I belong to an exclusive group of gentlemen, “The Southern California Regional Organisation of Tough Individuals”. Every year we have our sabbatical at a secret location on the Colorado River. While “Lake Mudge” is not a real name, it is a real place. A place of fragile beauty and historic significance. For more of the back story check out our newsletter, “The Lake Mudge Chronicle”, found on this site.
“Suicide Trip” is so called because we attempt to schedule our arrival on the hottest day of the year. Sometime in late July or early August, and if the temperature doesn’t reach at least 1oo° the trip is considered to be a failure. 11o° is good… and 115° is even better!

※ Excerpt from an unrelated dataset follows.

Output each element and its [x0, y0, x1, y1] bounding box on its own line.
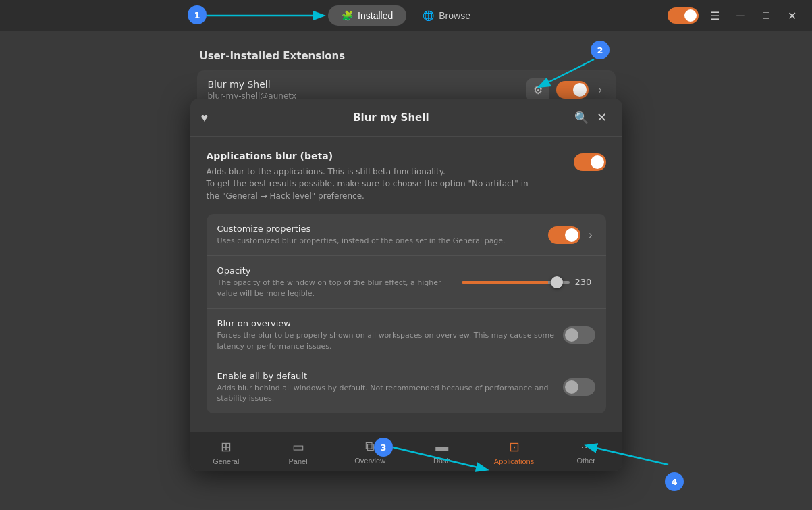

What most city folks don’t realize is that out in the desert with zero humidity, a 1oo° in the shade feels like 8o° would back home in San Diego. It’s critical to have a little breeze blowing both day and night to make it survivable. No wind at night can make it difficult to sleep and then the bugs have a better chance of finding you. Bug repellent usually takes care of that. Once the wind stops you start to fry and are pretty much driven into the water. The water in the lake is cool, even cold down deep. It’s a refreshing transition to get out of the lake and shiver in the wind only to jump in again ten minutes later because you are hot and dry. It’s really important to stay hydrated. We drink water constantly, usually rotated with some other beverage like beer and soda… or whiskey and soda. Also we stay in the shade of the palm trees. Everyone wears a big hat to protect the old bean from critical meltdown. You’ve got to put on plenty of sunscreen and wear a big t-shirt to prevent sunburn.
We usually head out of San Diego early on Friday morning and stop for brunch in El Centro on the way to the river. I highly recommend you stop and eat at Camacho’s Place, 796 West Wahl Road. Don’t be suprised if you are encouraged to adpopt one of the many feral cats running about the place. Fantastic traditional Mexican cuisine! You must try the Special “Puffy” Quesadillas. They are out of this world and can only be found in this area of the valley.
Our days are spent in the lake up to our necks or splashing about on our regulation flotation devices (inner tubes). It’s too hot to cook meals. Besides, open fires are against the law at the lake ($700 fine). Last year a carelessly tossed cigarette caused a 200 acre brush fire. So all our food is pre-made, like deli-style fried chicken, pasta salad, chips, cookies…only the good stuff that won’t spoil overnight.
As evening approaches it’s time for some exploring. An old quarry about a mile away is were endangered big horn sheep are often spotted. This area is also a major destination for migrating birds of all types and descriptions. Many species that have been spotted stopping at the lake as they travel thru from all directions. The volcanic hills offer some amazing geode formations for the intrepid rock-hound. Gold was found in the dry wash by U.S. Army soldiers in the 1860′s before the present lake buried it under 10 feet of water.
At night strange lights fill the sky, perhaps due to the military base found nearby. UFO sightings are common. Even Jamie Farr, Klinger of subsequent “M.A.S.H.” fame, reported spotting one while driving by the lake in the early 1960′s. At evening-tide we conduct our most secret rituals, consisting mostly of telling lies, tall tales, and bad jokes. We also raise a few toasts in honor of those who have gone on before us. We sleep right out on the asphalt jetty under the amazing stars, sheltered by the cattails and palm trees. If the breeze keeps up, we sleep all night till sunrise, when that fat old sun chases us back into the water.